Activity 3.1: Predictions and Planning for Soda Water Fizzing (20 min)

Students develop hypotheses about how matter moves and changes when soda water loses its fizz and make predictions about how they can use their investigation tools—digital balances and BTB—to detect movements and changes in matter.

Activity 3.2: Observing Soda Water Fizzing (30 min)

Students record data about changes in mass and BTB when soda water fizzes and reach consensus about patterns in their data.

Activity 3.3: Evidence-Based Arguments about Soda Water Fizzing (45 min)

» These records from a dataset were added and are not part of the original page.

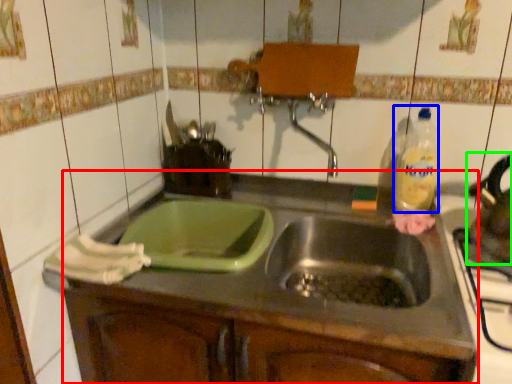 Question: Which object is the closest to the countertop (highlighted by a red box)? Choose among these: bottle (highlighted by a blue box) or tea pot (highlighted by a green box).

Choices:
 (A) bottle
 (B) tea pot

Answer: (A) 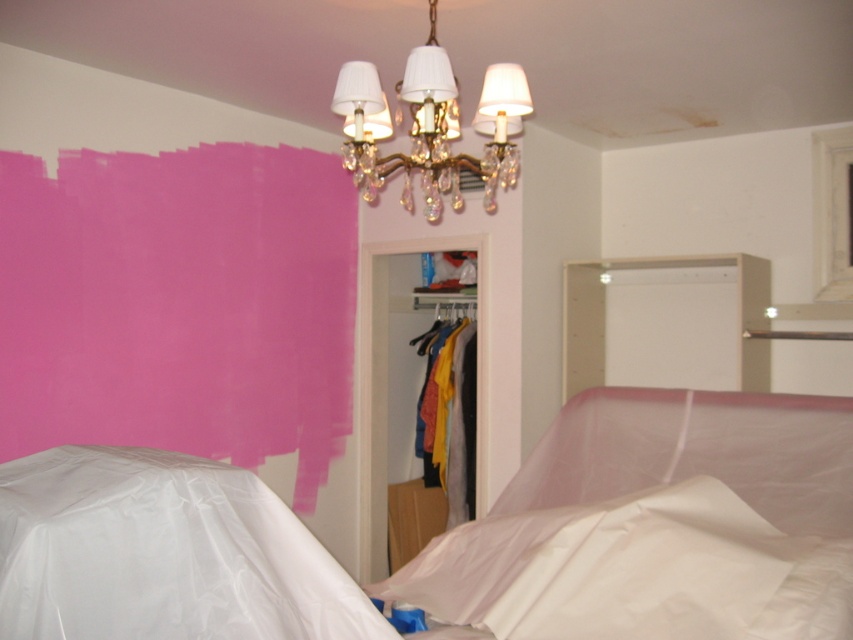 Question: Is white plastic bed at lower left below matte plastic clothes at center?

Choices:
 (A) no
 (B) yes

Answer: (B)

Question: Is white matte plastic sheet at lower center wider than matte plastic clothes at center?

Choices:
 (A) no
 (B) yes

Answer: (B)

Question: Is white plastic sheet at lower left bigger than white matte plastic sheet at lower center?

Choices:
 (A) no
 (B) yes

Answer: (A)

Question: Which point is farther to the camera?

Choices:
 (A) white matte plastic sheet at lower center
 (B) white plastic bed at lower left
 (C) matte plastic clothes at center
 (D) gold crystal chandelier at upper center

Answer: (C)

Question: Estimate the real-world distances between objects in this image. Which object is farther from the white matte plastic sheet at lower center?

Choices:
 (A) matte plastic clothes at center
 (B) white plastic bed at lower left
 (C) white plastic sheet at lower left

Answer: (A)

Question: Estimate the real-world distances between objects in this image. Which object is closer to the white plastic sheet at lower left?

Choices:
 (A) gold crystal chandelier at upper center
 (B) white matte plastic sheet at lower center

Answer: (B) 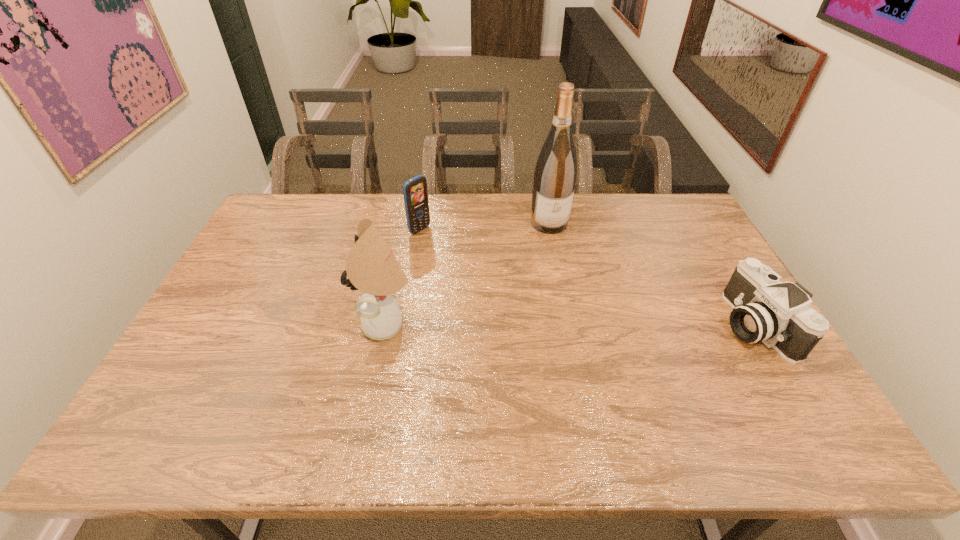 The width and height of the screenshot is (960, 540). In order to click on vacant position at the near edge of the desktop in this screenshot , I will do `click(640, 406)`.

In the image, there is a desktop. Where is `vacant space at the left edge`? The image size is (960, 540). vacant space at the left edge is located at coordinates (216, 363).

Locate an element on the screen. The height and width of the screenshot is (540, 960). free space at the right edge of the desktop is located at coordinates (721, 287).

Where is `vacant area at the far left corner of the desktop`? The width and height of the screenshot is (960, 540). vacant area at the far left corner of the desktop is located at coordinates (304, 207).

You are a GUI agent. You are given a task and a screenshot of the screen. Output one action in this format:
    pyautogui.click(x=<x>, y=<y>)
    Task: Click on the free space at the far right corner of the desktop
    This screenshot has height=540, width=960.
    Given the screenshot: What is the action you would take?
    pyautogui.click(x=673, y=206)

At what (x,y) coordinates should I click in order to perform the action: click on free space at the near right corner of the desktop. Please return your answer as a coordinate pair (x, y). This screenshot has height=540, width=960. Looking at the image, I should click on (762, 376).

Identify the location of free spot between the third tallest object and the wine bottle. (485, 227).

The width and height of the screenshot is (960, 540). I want to click on vacant region between the second object from right to left and the doll, so click(x=468, y=274).

Image resolution: width=960 pixels, height=540 pixels. I want to click on free area in between the shortest object and the wine bottle, so click(651, 274).

I want to click on free space between the second tallest object and the tallest object, so click(x=468, y=274). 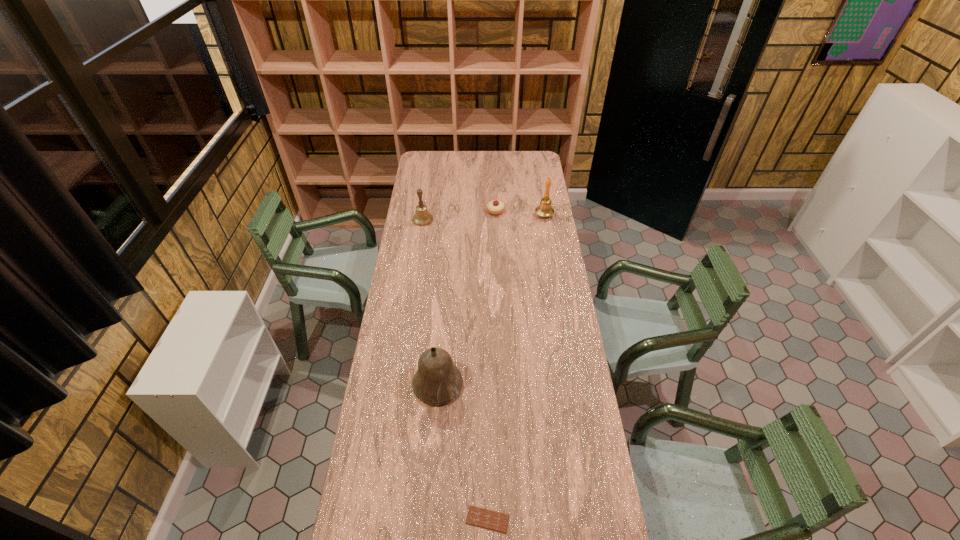 Find the location of a particular element. The height and width of the screenshot is (540, 960). unoccupied position between the pastry and the chocolate bar is located at coordinates (492, 365).

The width and height of the screenshot is (960, 540). Find the location of `blank region between the pastry and the second nearest object`. blank region between the pastry and the second nearest object is located at coordinates (467, 298).

At what (x,y) coordinates should I click in order to perform the action: click on object that is the second closest to the nearest bell. Please return your answer as a coordinate pair (x, y). The image size is (960, 540). Looking at the image, I should click on (422, 217).

Locate which object ranks in proximity to the fourth tallest object. Please provide its 2D coordinates. Your answer should be formatted as a tuple, i.e. [(x, y)], where the tuple contains the x and y coordinates of a point satisfying the conditions above.

[(545, 209)]

Locate an element on the screen. bell identified as the closest to the second nearest object is located at coordinates (422, 217).

What are the coordinates of `the second closest bell relative to the rightmost bell` in the screenshot? It's located at (438, 381).

I want to click on vacant point that satisfies the following two spatial constraints: 1. on the front side of the rightmost bell; 2. on the left side of the pastry, so click(495, 215). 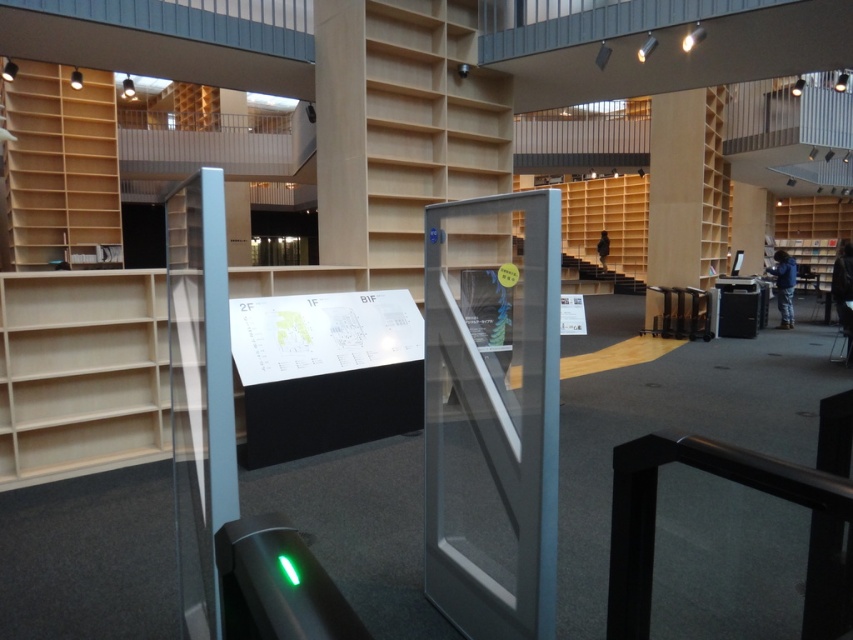 Is transparent glass door at center below wooden bookshelf at right?

Yes, transparent glass door at center is below wooden bookshelf at right.

Can you confirm if transparent glass door at center is positioned to the left of wooden bookshelf at right?

Yes, transparent glass door at center is to the left of wooden bookshelf at right.

Find the location of a particular element. transparent glass door at center is located at coordinates (492, 412).

Who is positioned more to the right, wooden at upper center or wooden bookshelf at right?

Positioned to the right is wooden bookshelf at right.

Between wooden at upper center and wooden bookshelf at right, which one is positioned lower?

Positioned lower is wooden bookshelf at right.

Which is in front, point (636, 179) or point (824, 224)?

Point (636, 179) is more forward.

Locate an element on the screen. wooden at upper center is located at coordinates (606, 228).

In the scene shown: Can you confirm if light wood bookshelf at center is positioned below wooden shelves at upper left?

Yes.

Which of these two, light wood bookshelf at center or wooden shelves at upper left, stands shorter?

light wood bookshelf at center

Which is behind, point (71, 353) or point (109, 120)?

The point (109, 120) is behind.

Locate an element on the screen. This screenshot has height=640, width=853. light wood bookshelf at center is located at coordinates (80, 372). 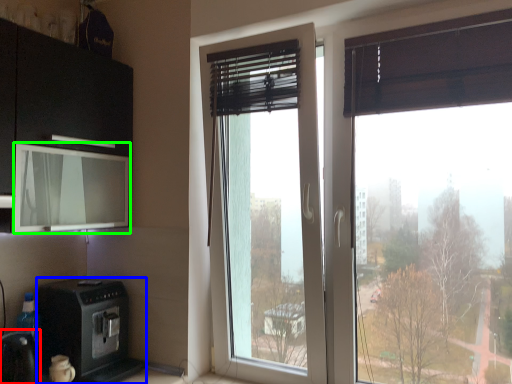 Question: Considering the real-world distances, which object is closest to appliance (highlighted by a red box)? home appliance (highlighted by a blue box) or window screen (highlighted by a green box).

Choices:
 (A) home appliance
 (B) window screen

Answer: (A) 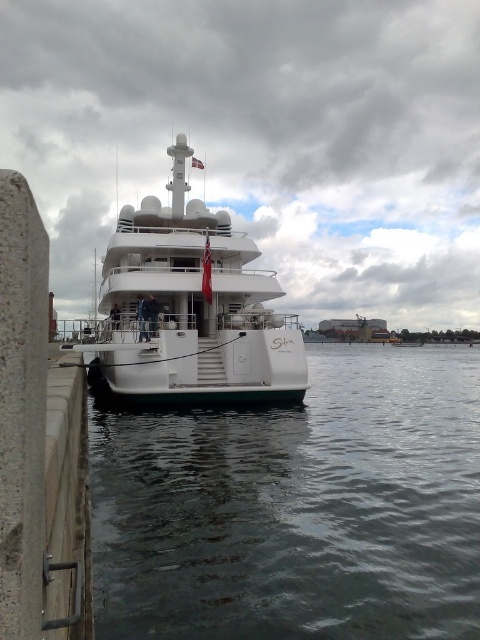 Which is behind, point (408, 403) or point (194, 358)?

The point (408, 403) is more distant.

Between clear water at lower center and white glossy yacht at center, which one has less height?

clear water at lower center is shorter.

Which is in front, point (365, 582) or point (247, 321)?

Point (365, 582) is in front.

I want to click on clear water at lower center, so click(298, 508). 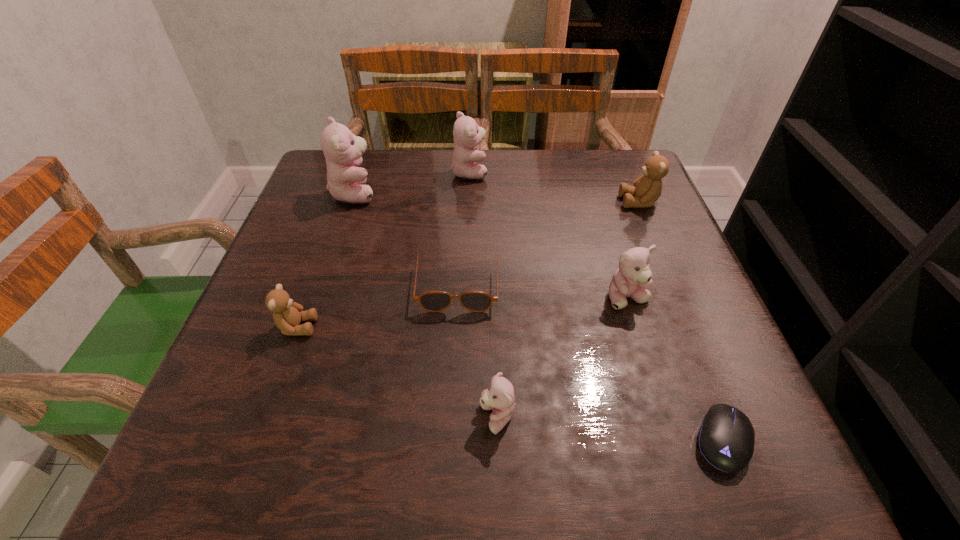 This screenshot has height=540, width=960. Identify the location of vacant space situated on the face of the farther brown teddy bear. point(472,202).

The width and height of the screenshot is (960, 540). What are the coordinates of `free space located 0.200m at the face of the second teddy bear from right to left` in the screenshot? It's located at (664, 416).

This screenshot has height=540, width=960. In order to click on vacant region located 0.140m on the face of the left brown teddy bear in this screenshot , I will do `click(395, 327)`.

Locate an element on the screen. The height and width of the screenshot is (540, 960). vacant point located 0.280m at the face of the nearest teddy bear is located at coordinates (294, 417).

Image resolution: width=960 pixels, height=540 pixels. I want to click on vacant region located at the face of the nearest teddy bear, so click(228, 417).

The width and height of the screenshot is (960, 540). Identify the location of vacant region located 0.200m at the face of the nearest teddy bear. (347, 417).

Find the location of `free point located 0.150m on the front-facing side of the sunglasses`. free point located 0.150m on the front-facing side of the sunglasses is located at coordinates (453, 386).

Locate an element on the screen. vacant position located 0.140m on the left of the computer mouse is located at coordinates (595, 440).

You are a GUI agent. You are given a task and a screenshot of the screen. Output one action in this format:
    pyautogui.click(x=<x>, y=<y>)
    Task: Click on the teddy bear that is at the near edge
    
    Given the screenshot: What is the action you would take?
    pyautogui.click(x=499, y=397)

Identify the location of computer mouse that is positioned at the near edge. The width and height of the screenshot is (960, 540). (726, 437). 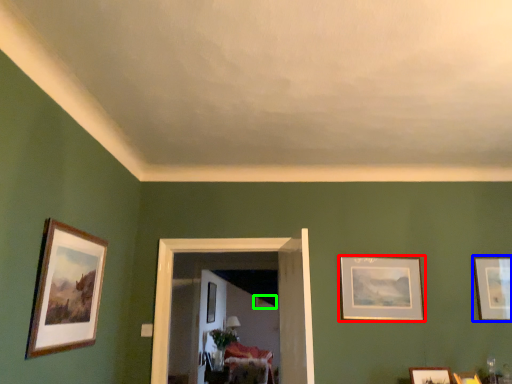 Question: Based on their relative distances, which object is farther from picture frame (highlighted by a red box)? Choose from picture frame (highlighted by a blue box) and picture frame (highlighted by a green box).

Choices:
 (A) picture frame
 (B) picture frame

Answer: (B)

Students (a) use data from their investigations to develop evidence-based arguments about matter movements and matter changes when soda water fizzes, and (b) identify unanswered questions about matter movement and matter change that the data are insufficient to address.

Activity 3.4: Molecular Models for Soda Water Fizzing (45 min)

Students use molecular models to explain how carbon, oxygen, and hydrogen atoms are rearranged into new molecules during the decomposition of carbonic acid (the chemical change that happens when soda water fizzes).

Activity 3.5: Explaining Soda Water Fizzing (40 min)

Students explain how matter moves and changes when soda water loses its fizz (connecting macroscopic observations with atomic-molecular models and using the principle of conservation of matter).

NGSS Performance Expectations

Middle School

  • Structures and Properties of Matter. MS-PS1-1. Develop models to describe the atomic composition of simple molecules and extended structures.
  • Chemical Reactions. MS-PS1-2. Analyze and interpret data on the properties of substances before and after the substances interact to determine if a chemical reaction has occurred.
  • Chemical Reactions. MS-PS1-5. Develop and use a model to describe how the total number of atoms does not change in a chemical reaction and thus mass is conserved.

High School

  • Chemical Reactions. HS-PS1-7. Use mathematical representations to support the claim that atoms, and therefore mass, are conserved during a chemical reaction.